Он нас догнал к своему 185-летию. Или мы догнали его
Толстой на лошади в Ясной Поляне. 1908 г.
В юности мы не понимали Толстого. Он казался занудой, как школьный учитель, он был назойливо дидактичен, неуклюж, и мораль прямо-таки лезла у него из ушей. Его герои кончали прозой, даже если начинали с поэзии.
Мы упивались Достоевским, его надрывами и безднами, а Толстого мы просто «проходили».
Но мы постарели, время сожгло несбывшиеся мечты и опалило идеалы. Толстой нас догнал к своему 185-летию, которое верные «толстовцы» отметят 9 сентября.
Осень. Лев Толстой — осенний писатель.
Нас страшно раздражала толстовская теория «опрощения», а его коммуны, рубаха навыпуск и вегетарианство казались нам, постгулаговскому поколению, смешным и вредным чудачеством. Но в конце-то концов он вправе был выбирать себе образ жизни, который сегодня кажется юродством, а тогда считался идеализмом и особой независимостью поведения и ума.

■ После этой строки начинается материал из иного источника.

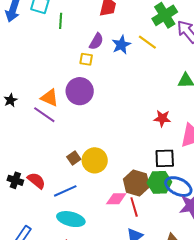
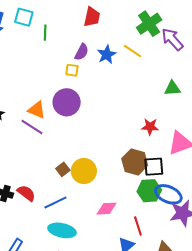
brown hexagon: (136, 183) -> (135, 162), moved
red line: (134, 207) -> (138, 226), moved

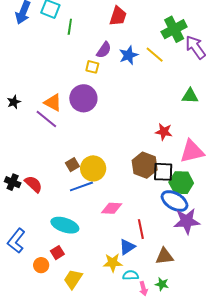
green hexagon: (149, 191) -> (181, 183), moved
blue line: (55, 203) -> (81, 186), moved

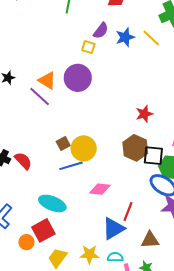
red star: (164, 132) -> (144, 114), moved, turned -30
red line: (141, 229) -> (128, 211), turned 30
blue triangle: (127, 247) -> (113, 229), size x1.4
red square: (57, 253) -> (43, 230), size x1.6
yellow star: (113, 263) -> (89, 254), moved

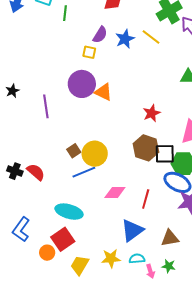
orange triangle: (47, 80) -> (103, 92), moved
purple line: (40, 97) -> (46, 106), turned 45
red line: (128, 211) -> (146, 199), moved

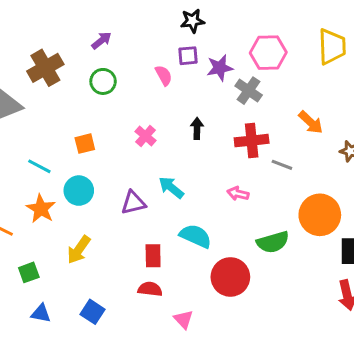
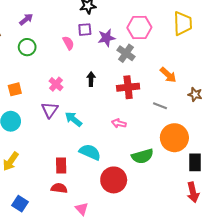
gray line: (282, 165) -> (160, 106), moved
purple triangle: (133, 203) -> (50, 110), moved, turned -42

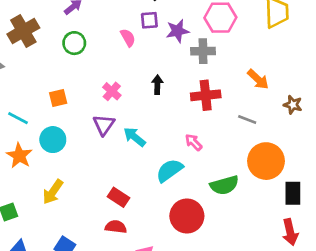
gray cross: (126, 53) -> (203, 51), turned -36
pink arrow: (119, 123) -> (194, 142), turned 32
cyan semicircle: (90, 152) -> (169, 170), moved, turned -60
red rectangle: (61, 166) -> (119, 197), turned -56

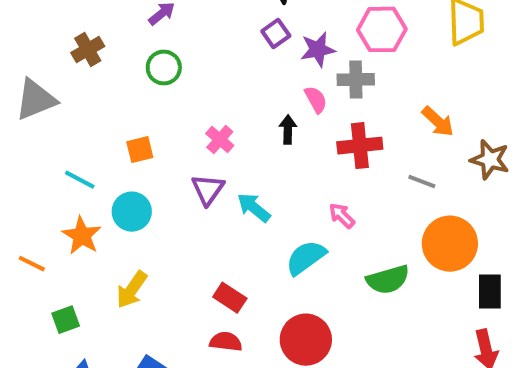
purple square: (149, 20) -> (276, 33), turned -30
brown cross: (23, 31) -> (88, 49), size x0.7
pink semicircle: (128, 38) -> (316, 100), moved
brown star: (293, 105) -> (490, 160), size x1.4
red circle: (187, 216) -> (306, 340), moved

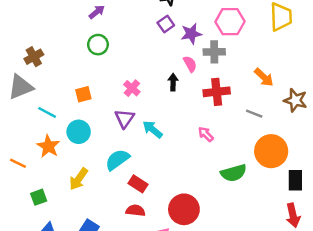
brown cross: (88, 49) -> (34, 57), moved
gray triangle: (36, 100) -> (20, 87), moved
cyan semicircle: (306, 258) -> (117, 160), moved

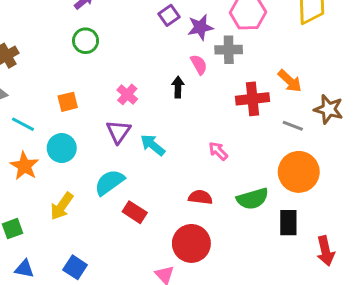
red cross: (217, 92) -> (253, 99), moved
gray line: (254, 114) -> (293, 126), moved
black rectangle: (295, 180) -> (288, 223), moved
red semicircle: (136, 211) -> (200, 197), moved

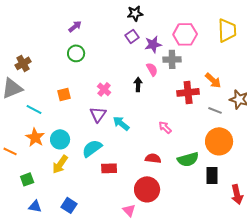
cyan circle: (62, 148) -> (60, 139), moved
red rectangle: (135, 212) -> (109, 168), turned -35

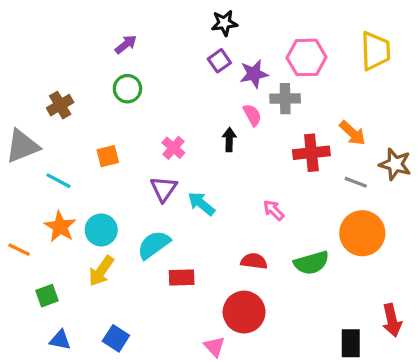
brown cross: (23, 63) -> (60, 105), moved
black rectangle: (212, 175) -> (351, 343), moved

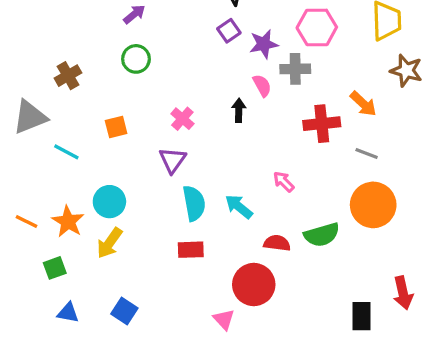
brown star: (395, 164) -> (406, 71), moved
cyan arrow: (201, 204) -> (239, 207), moved
orange star: (60, 227) -> (68, 221), moved
cyan semicircle: (154, 245) -> (194, 203), moved, turned 116
red semicircle: (254, 261) -> (277, 243), moved

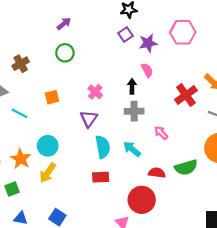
gray cross: (295, 69) -> (134, 111), moved
red cross: (322, 124) -> (186, 95), turned -30

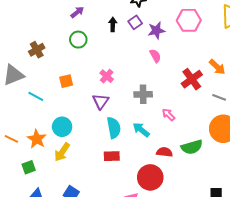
black arrow: (132, 86) -> (113, 24), moved

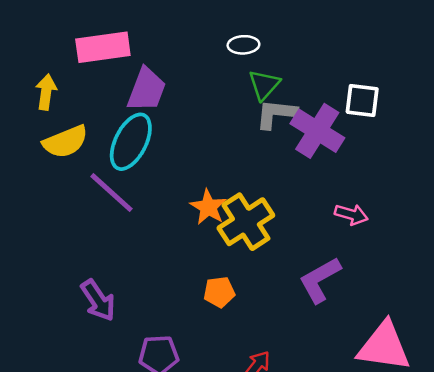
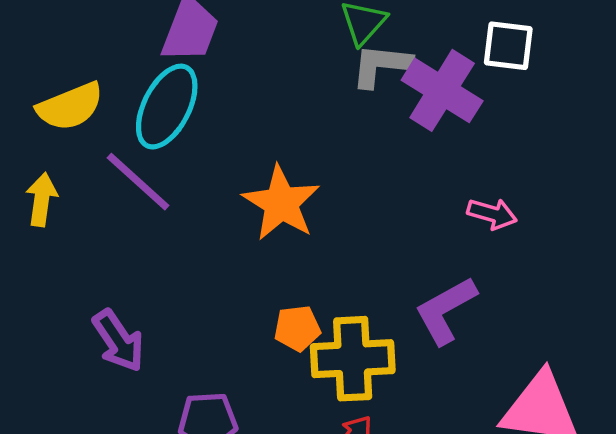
yellow arrow: (46, 92) -> (42, 200), moved
orange star: (208, 207) -> (281, 203), size x1.4
yellow cross: (246, 222) -> (353, 359), moved, turned 30

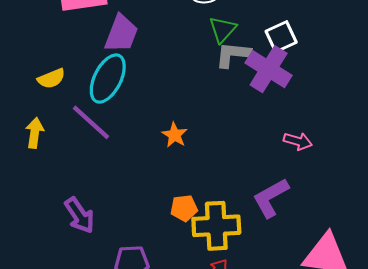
white square: (508, 46) -> (281, 37), moved, turned -32
yellow semicircle: (70, 107) -> (51, 79), size x0.7
orange star: (281, 203) -> (175, 135), size x0.6

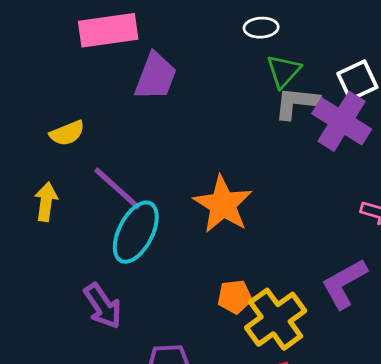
cyan ellipse: (108, 79) -> (136, 232), moved
orange star: (175, 135) -> (223, 204), size x1.8
yellow cross: (216, 226) -> (276, 319), turned -33

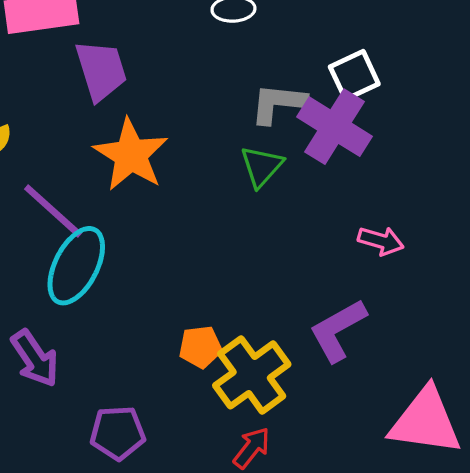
green triangle: (284, 71) -> (262, 166), moved
purple trapezoid: (156, 76) -> (101, 70), turned -38
orange star: (223, 204) -> (131, 155), moved

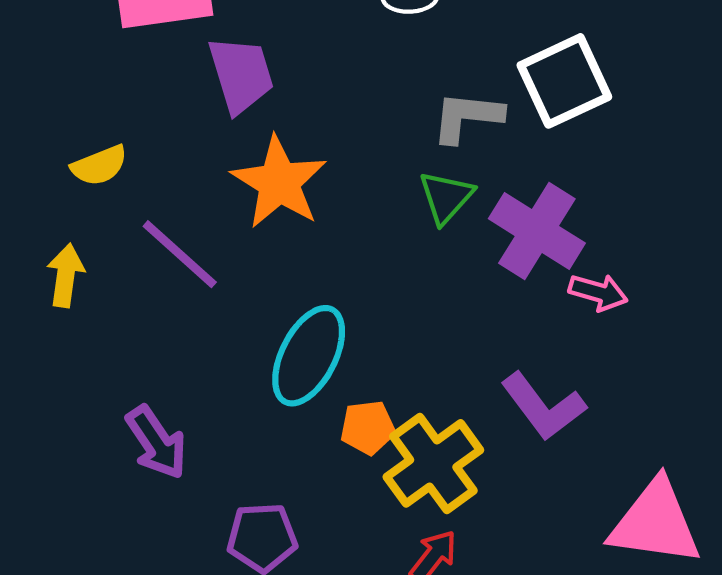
white square: (354, 75) -> (564, 81), size x1.4
purple cross: (334, 127) -> (537, 231), moved
cyan ellipse: (76, 266) -> (309, 356), moved
purple L-shape: (338, 330) -> (543, 406), turned -98

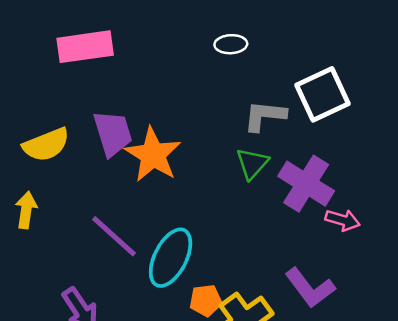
purple trapezoid: (241, 75) -> (113, 133), moved
yellow semicircle: (99, 165) -> (46, 145), size x1.4
purple line: (180, 254) -> (114, 236), moved

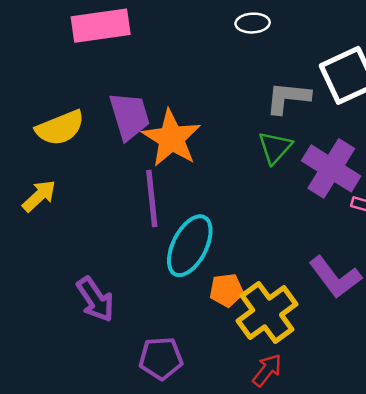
yellow arrow: (26, 210) -> (39, 196), turned 39
purple line: (114, 236) -> (152, 199), moved, turned 42

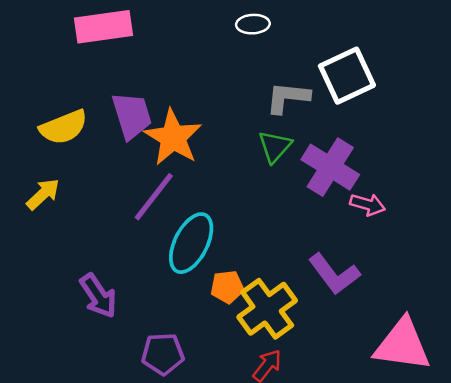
purple line: (152, 199) -> (154, 197), turned 44

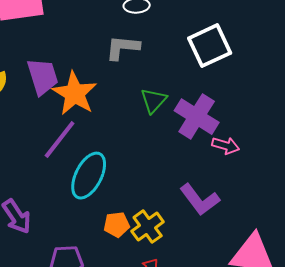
gray L-shape: (288, 98) -> (123, 48), moved
orange pentagon: (227, 287) -> (117, 225), moved
yellow cross: (267, 309) -> (148, 227), size x0.7

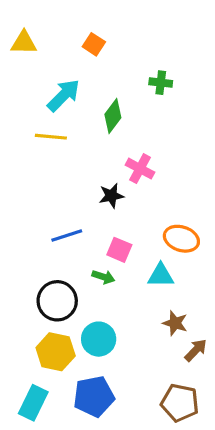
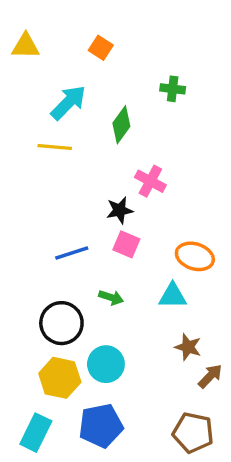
pink square: (119, 250) -> (126, 244), moved

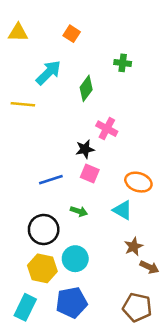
yellow line: (55, 147) -> (23, 104), moved
cyan triangle: (173, 296) -> (123, 210), turned 30
brown star: (188, 347) -> (134, 247), turned 30
brown arrow: (210, 376) -> (149, 267), turned 72

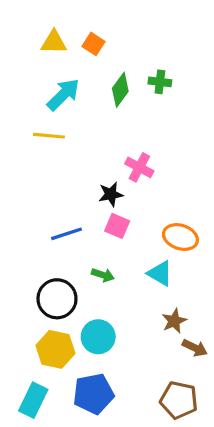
yellow triangle: (18, 33) -> (54, 42), moved
green diamond: (86, 88) -> (120, 90), moved
yellow line: (23, 104) -> (49, 136), moved

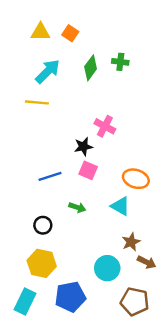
black circle: (57, 299) -> (43, 225), size x0.6
cyan circle: (98, 337) -> (107, 268), moved

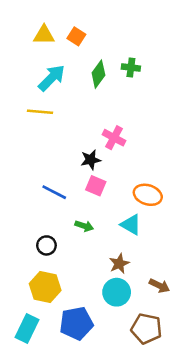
blue line: (50, 176) -> (54, 192), turned 45
brown star: (131, 242) -> (119, 264), moved

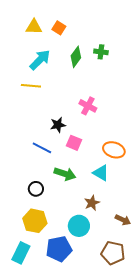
black star: (91, 160) -> (58, 125), moved
green arrow: (84, 226) -> (65, 174), size x1.5
cyan circle: (117, 292) -> (79, 226), moved

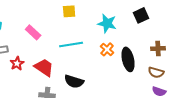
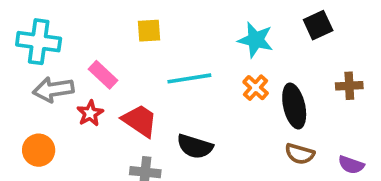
yellow square: (69, 11) -> (149, 31), moved
pink rectangle: (33, 32) -> (103, 75), moved
brown semicircle: (156, 72) -> (300, 154), moved

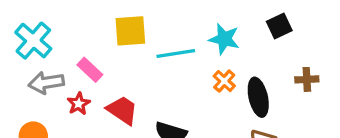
yellow square: (149, 31) -> (130, 31), size x1.5
cyan cross: (39, 42) -> (33, 41), turned 33
cyan line: (189, 78) -> (176, 54), moved

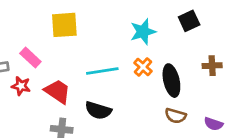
cyan star: (224, 39) -> (143, 32), turned -30
cyan line: (176, 54) -> (102, 71), moved
red star: (79, 104) -> (21, 86), turned -30

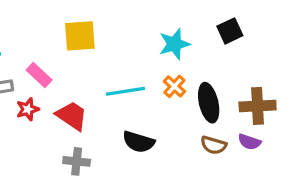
brown cross: (212, 66) -> (258, 106), moved, size x1.5
red star: (21, 86) -> (28, 109), turned -30
black semicircle: (98, 110) -> (139, 142), moved
purple semicircle: (213, 124) -> (249, 142), moved

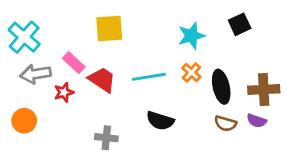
red trapezoid: (72, 116) -> (102, 80), moved

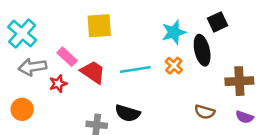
black ellipse: (221, 87) -> (202, 50), moved
black semicircle: (160, 121) -> (128, 113), moved
purple semicircle: (257, 121) -> (245, 117), moved

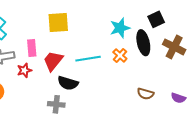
pink rectangle: (67, 57) -> (32, 48), turned 42
red trapezoid: (93, 72) -> (53, 61), turned -85
brown cross: (239, 81) -> (174, 47), moved, turned 30
black semicircle: (128, 113) -> (68, 83), moved

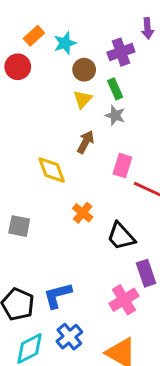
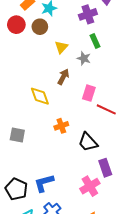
brown circle: (84, 70) -> (40, 27), moved
green rectangle: (115, 89) -> (95, 41), moved
orange cross: (83, 213) -> (61, 126), turned 32

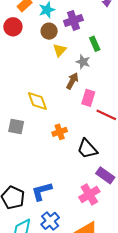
purple cross: (88, 14) -> (73, 20), moved
brown circle: (40, 27) -> (49, 31), moved
brown arrow: (63, 77) -> (72, 81), moved
gray square: (17, 135) -> (16, 127), moved
purple rectangle: (105, 168) -> (105, 175), turned -36

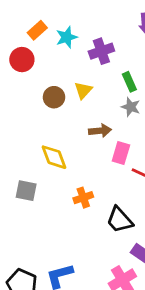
brown circle: (49, 31) -> (54, 97), moved
gray star: (83, 62) -> (131, 107), moved
brown arrow: (72, 81) -> (100, 131), turned 56

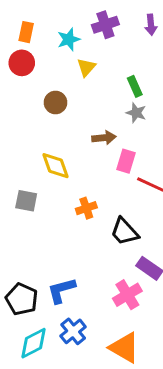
orange rectangle: (37, 30) -> (26, 32), moved, turned -36
purple cross: (101, 51) -> (105, 25), moved
yellow triangle: (83, 90) -> (86, 67), moved

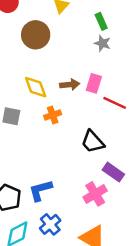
brown circle: (56, 102) -> (36, 35), size x1.5
brown arrow: (104, 138) -> (70, 85), moved
orange cross: (86, 208) -> (53, 115), moved

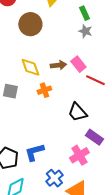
pink rectangle: (94, 83) -> (78, 64), turned -56
blue cross: (50, 224) -> (54, 178), moved

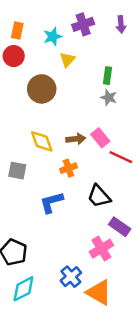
green rectangle: (84, 13) -> (107, 76), turned 32
orange cross: (44, 90) -> (69, 168), moved
blue L-shape: (34, 152) -> (51, 202), moved

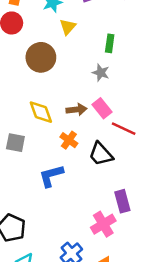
gray star: (109, 97) -> (101, 73), moved
orange cross: (69, 168) -> (69, 140), turned -35
black trapezoid: (99, 196) -> (101, 154), moved
purple rectangle: (120, 227) -> (122, 201), turned 40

Когда Лев Толстой не учит, а показывает, он оказывается очень хорошим, просто гениальным аналитиком. В «Смерти Ивана Ильича» (1886) он исследовал смерть глубоко и спокойно, спустился на самое дно. Великий переход к другому Бытию описан так, как будто Толстой сам умирал, и не один раз.
„
Его коммуны, рубаха навыпуск и вегетарианство казались нам смешным и вредным чудачеством
”
Еще важнее для нас его «Хаджи-Мурат» (1904) — свидетельство несовместимости России и Северного Кавказа и пошлой глупости кавказских войн. Знаменитый Шамиль, фанатик и деспот, упоенный собственным величием — у Толстого тоже неправ. Но трижды неправа Россия. Чеченцы у Толстого — как поле ярких, грубых, колючих чертополохов, которые не годятся ни в вазу, ни в букеты, а выпалывать их — все пальцы исколешь. Остается одно: оставить их на месте и не приставать, казаки — тоже не одуванчики, сами отобьются. За что загубили русские офицеры жизнь Хаджи Мурата? Ведь он перешел к ним на службу, и только пытался спасти свою семью от Шамиля.
Но ближе к старости, потрепанные жизнью, мы замечаем, что герои Толстого прочно стоят на ногах и живут с удовольствием, что семья — их якорь, что семейные ценности спасают их от разрушения и тоски. А кто не сумел найти свой якорь, тот лишний на земле, его уносит из жизни, как Андрея Болконского или Анну Каренину.
Катюша Маслова спасается не только революционными идеями, но и браком с каторжанином-революционером. Забота и нежность — ее якорь.
Шалый Пьер после всех своих приключений отдает свою любовь Наташе; Наташа, сломленная несчастьями, обретает якорь в семье.
Старый Каренин спасается сыном Сережей и дочерью Анны, которую он взял к себе. Кити спасается Левиным, Марья Болконская — Николаем Ростовым.
Неприязнь к Наполеону у Толстого тоже объясняется не только патриотическим угаром, но и тем, что у полководца нет якоря — писатель учуял это.
Талантливый литературовед и незаурядный поэт Дмитрий Быков, как никто, все понял и объяснил сразу три эпохи: толстовскую, печоринскую и нашу. «Печорин женился на Вере, устав от бесплодных страстей, Грушницкий женился на Мэри, они нарожали детей. Семейное счастие кротко, Фортуна к влюбленным щедра: у Веры проходит чахотка, у Мэри проходит хандра. Должно быть, есть нечто такое и в воздухе нашем самом, что радость тепла и покоя не ладит с угрюмым умом. Терпите и Бога молите, смиряя гордыню свою, чтоб Левин женился на Кити и время вошло в колею! Но в Персию едет Печорин, и зря воровал Азамат, и воздух простуженный черен, и автор навек неженат. Грустить о своих половинах, томиться привычной тоской, — покамест на наших руинах не вырастет новый Толстой».
Впереди у нас Сенатская площадь. Так что женитесь, будущие декабристы, а то кто поедет за вами в Сибирь?